Friday, November 2, 2018

Coiled Tubing Takes Center Stage

When it comes to coiled tubing, there can be few doubters left. What was once a fringe service has moved to center stage in the oilfield theater of operations. 

For many years, coiled tubing (CT) operations occupied the twilight zone of a fringe service offering niche solutions to specialized problems. However, over the past five years, technological developments, improved service reliability, gradually increasing tubing diameter and an ever growing need to drive down industry costs have combined to dramatically expand the uses of coiled tubing.

Today for example, coiled tubing drills slimhole wells, deploys reeled completions, logs high-angle boreholes and delivers sophisticated treatment fluid downhole. This article will look at the technical challenges presented by these services and discuss how they have been overcome in the field. 

 Drilling Slimhole Wells

Slimhole wells - generally those with a final diameter of 5 inches or less - have the potential to deliver cost-effective solutions to many financial and environmental problems, cutting the amount of consumables needed to complete a well and producing less waste. Other benefits depend on what kind of rig drills the well. Compared to conventional rigs, purpose-designed smaller rotary rigs can deliver slimhole wells using fewer people on a much smaller drillsite, which cuts the cost of site preparation and significantly reduces the environmental impact of onshore drilling.

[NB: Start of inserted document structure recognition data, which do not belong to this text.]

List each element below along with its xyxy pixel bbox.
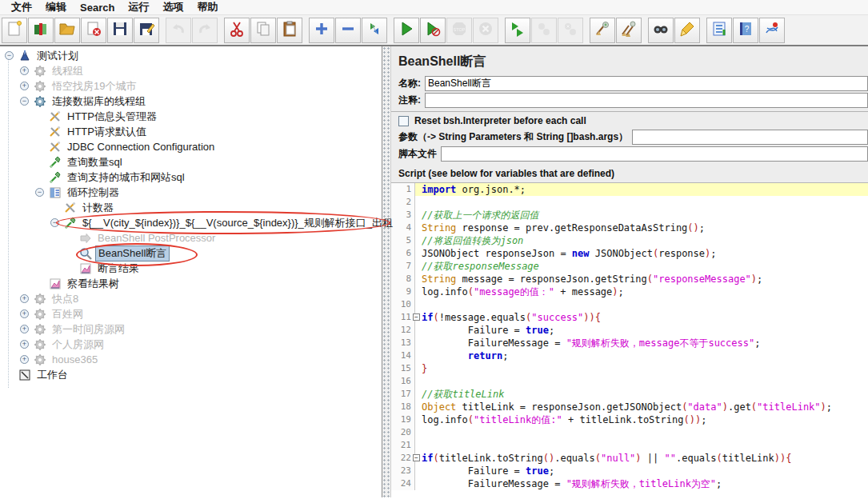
close-button[interactable] <box>81 18 106 43</box>
start-no-pauses-button[interactable] <box>420 18 446 43</box>
tree-node-22[interactable]: 工作台 <box>0 367 382 382</box>
tree-node-20[interactable]: +个人房源网 <box>0 337 382 352</box>
tree-node-8[interactable]: 查询数量sql <box>0 154 382 170</box>
help-button[interactable]: ? <box>733 18 758 43</box>
code-line-2[interactable]: 2 <box>391 196 868 209</box>
expand-handle-icon[interactable]: + <box>20 340 29 349</box>
code-line-7[interactable]: 7//获取responseMessage <box>391 260 868 273</box>
function-helper-button[interactable] <box>706 18 732 43</box>
code-line-22[interactable]: 22−if(titleLink.toString().equals("null"… <box>391 452 868 465</box>
tree-node-16[interactable]: 察看结果树 <box>0 276 382 291</box>
code-text <box>415 196 422 209</box>
tree-node-11[interactable]: 计数器 <box>0 200 382 215</box>
remote-start-all-button[interactable] <box>505 18 530 43</box>
code-line-15[interactable]: 15} <box>391 362 868 375</box>
tree-node-13[interactable]: BeanShell PostProcessor <box>0 230 382 246</box>
split-divider[interactable] <box>382 46 391 497</box>
tree-node-9[interactable]: 查询支持的城市和网站sql <box>0 170 382 185</box>
code-line-11[interactable]: 11−if(!message.equals("success")){ <box>391 311 868 324</box>
code-line-14[interactable]: 14 return; <box>391 349 868 362</box>
code-line-23[interactable]: 23 Failure = true; <box>391 465 868 477</box>
expand-handle-icon[interactable]: + <box>20 66 29 75</box>
code-line-12[interactable]: 12 Failure = true; <box>391 324 868 337</box>
new-button[interactable] <box>2 18 27 43</box>
reset-interpreter-checkbox[interactable] <box>398 116 409 126</box>
menu-1[interactable]: 文件 <box>6 0 41 14</box>
parameters-input[interactable] <box>632 130 868 145</box>
cut-button[interactable] <box>224 18 250 43</box>
remote-start-all-icon <box>509 20 526 41</box>
menu-5[interactable]: 选项 <box>158 0 192 14</box>
stop-icon: STOP <box>450 20 468 41</box>
menu-6[interactable]: 帮助 <box>192 0 226 14</box>
tree-node-18[interactable]: +百姓网 <box>0 306 382 321</box>
collapse-all-button[interactable] <box>335 18 361 43</box>
code-line-20[interactable]: 20 <box>391 426 868 439</box>
search-icon <box>652 20 670 41</box>
collapse-handle-icon[interactable]: − <box>50 218 59 227</box>
name-input[interactable] <box>425 76 868 91</box>
collapse-handle-icon[interactable]: − <box>20 97 29 106</box>
tree-node-15[interactable]: 断言结果 <box>0 261 382 276</box>
code-line-17[interactable]: 17//获取titleLink <box>391 388 868 401</box>
save-button[interactable] <box>107 18 133 43</box>
code-line-18[interactable]: 18Object titleLink = responseJson.getJSO… <box>391 401 868 413</box>
code-line-4[interactable]: 4String response = prev.getResponseDataA… <box>391 222 868 234</box>
code-line-9[interactable]: 9log.info("message的值：" + message); <box>391 285 868 298</box>
tree-node-10[interactable]: −循环控制器 <box>0 185 382 200</box>
tree-node-17[interactable]: +快点8 <box>0 291 382 306</box>
clear-all-button[interactable] <box>616 18 642 43</box>
paste-button[interactable] <box>277 18 302 43</box>
tree-node-2[interactable]: +线程组 <box>0 63 382 78</box>
tree-node-21[interactable]: +house365 <box>0 352 382 367</box>
code-line-21[interactable]: 21 <box>391 439 868 452</box>
links-button[interactable] <box>759 18 785 43</box>
menu-2[interactable]: 编辑 <box>41 0 75 14</box>
code-line-13[interactable]: 13 FailureMessage = "规则解析失败，message不等于su… <box>391 337 868 349</box>
tree-node-4[interactable]: −连接数据库的线程组 <box>0 94 382 109</box>
comment-input[interactable] <box>425 93 868 108</box>
menu-3[interactable]: Search <box>75 2 123 14</box>
code-line-16[interactable]: 16 <box>391 375 868 388</box>
menu-4[interactable]: 运行 <box>123 0 158 14</box>
code-line-19[interactable]: 19log.info("titleLink的值:" + titleLink.to… <box>391 413 868 426</box>
collapse-handle-icon[interactable]: − <box>5 51 14 60</box>
fold-marker-icon[interactable]: − <box>413 313 420 321</box>
expand-all-button[interactable] <box>309 18 334 43</box>
tree-node-5[interactable]: HTTP信息头管理器 <box>0 109 382 124</box>
code-line-8[interactable]: 8String message = responseJson.getString… <box>391 273 868 285</box>
code-line-3[interactable]: 3//获取上一个请求的返回值 <box>391 209 868 222</box>
script-file-input[interactable] <box>441 146 868 162</box>
expand-handle-icon[interactable]: + <box>20 309 29 318</box>
line-number: 16 <box>391 375 415 388</box>
templates-button[interactable] <box>28 18 54 43</box>
save-as-button[interactable] <box>134 18 159 43</box>
code-line-6[interactable]: 6JSONObject responseJson = new JSONObjec… <box>391 247 868 260</box>
tree-node-14[interactable]: BeanShell断言 <box>0 246 382 261</box>
code-line-5[interactable]: 5//将返回值转换为json <box>391 234 868 247</box>
code-line-1[interactable]: 1import org.json.*; <box>391 183 868 196</box>
search-reset-button[interactable] <box>674 18 700 43</box>
tree-node-1[interactable]: −测试计划 <box>0 48 382 63</box>
tree-node-3[interactable]: +悟空找房19个城市 <box>0 78 382 94</box>
expand-handle-icon[interactable]: + <box>20 355 29 364</box>
tree-node-6[interactable]: HTTP请求默认值 <box>0 124 382 139</box>
copy-button[interactable] <box>250 18 276 43</box>
tree-node-7[interactable]: JDBC Connection Configuration <box>0 139 382 154</box>
fold-marker-icon[interactable]: − <box>413 454 420 461</box>
tree-node-12[interactable]: −${__V(city_${index})}_${__V(source_${in… <box>0 215 382 230</box>
collapse-handle-icon[interactable]: − <box>35 188 44 197</box>
expand-handle-icon[interactable]: + <box>20 294 29 303</box>
expand-handle-icon[interactable]: + <box>20 82 29 90</box>
script-editor[interactable]: 1import org.json.*;23//获取上一个请求的返回值4Strin… <box>391 182 868 497</box>
tree-node-19[interactable]: +第一时间房源网 <box>0 321 382 337</box>
beanshell-assertion-panel: BeanShell断言 名称: 注释: Reset bsh.Interprete… <box>391 46 868 497</box>
clear-button[interactable] <box>590 18 615 43</box>
expand-handle-icon[interactable]: + <box>20 325 29 333</box>
toggle-button[interactable] <box>362 18 387 43</box>
code-line-10[interactable]: 10 <box>391 298 868 311</box>
open-button[interactable] <box>54 18 80 43</box>
search-button[interactable] <box>648 18 674 43</box>
start-button[interactable] <box>394 18 419 43</box>
code-line-24[interactable]: 24 FailureMessage = "规则解析失败，titleLink为空"… <box>391 477 868 490</box>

Coiled tubing drilling combines the virtues of a small rig with some unique operational advantages, including the capability to run the slim coiled tubing drillstring through existing completions to drill new sections below. There is also the opportunity to harness a coiled tubing unit's built-in well control equipment to improve safety when drilling potential high-pressure gas zones. This allows safe underbalanced drilling- when the well may flow during drilling.

Although there were attempts at CT drilling in the mid-1970s, technological advances were needed to make it viable. These include the development of larger diameter, high-strength, reliable tubing, and the introduction of smaller diameter positive displacement downhole motors, orienting tools, surveying systems and fixed cutter bits. Furthermore, currently available coiled tubing engineering software enables important parameters to be predicted, such as lock up -when tubing buckling halts drilling progress- available weight on bit, expected pump pressure, wellbore hydraulics and wellbore cleaning capability.

Through-tubing reentry in underbalanced conditions is a category of CT drilling that may grow significantly. Reentering wells without pulling the production string is a cost-effective way of sidetracking or deepening existing well.

The development of through-tubing, reentry underbalanced drilling is of great interest in the Prudhoe Bay field on the North Slope of Alaska, USA, where operator ARCO Alaska Inc. has an alliance with Dowell to develop coiled tubing technology. The alliance has already scored a number of technical and commercial successes. For example, a 600-ft horizontal section extended using underbalanced CT drilling, resulted in production three times greater than predicted rates.

As with any mature operation, there is a need to extend field life and gain incremental reserves at a cost that reflects today's oil price. While the primary aim is to devise a strategy for for low-cost well redevelopment, a secondary aim is to improve the productivity of horizontal wells by reducing formation damage associated with conventional overbalanced drilling.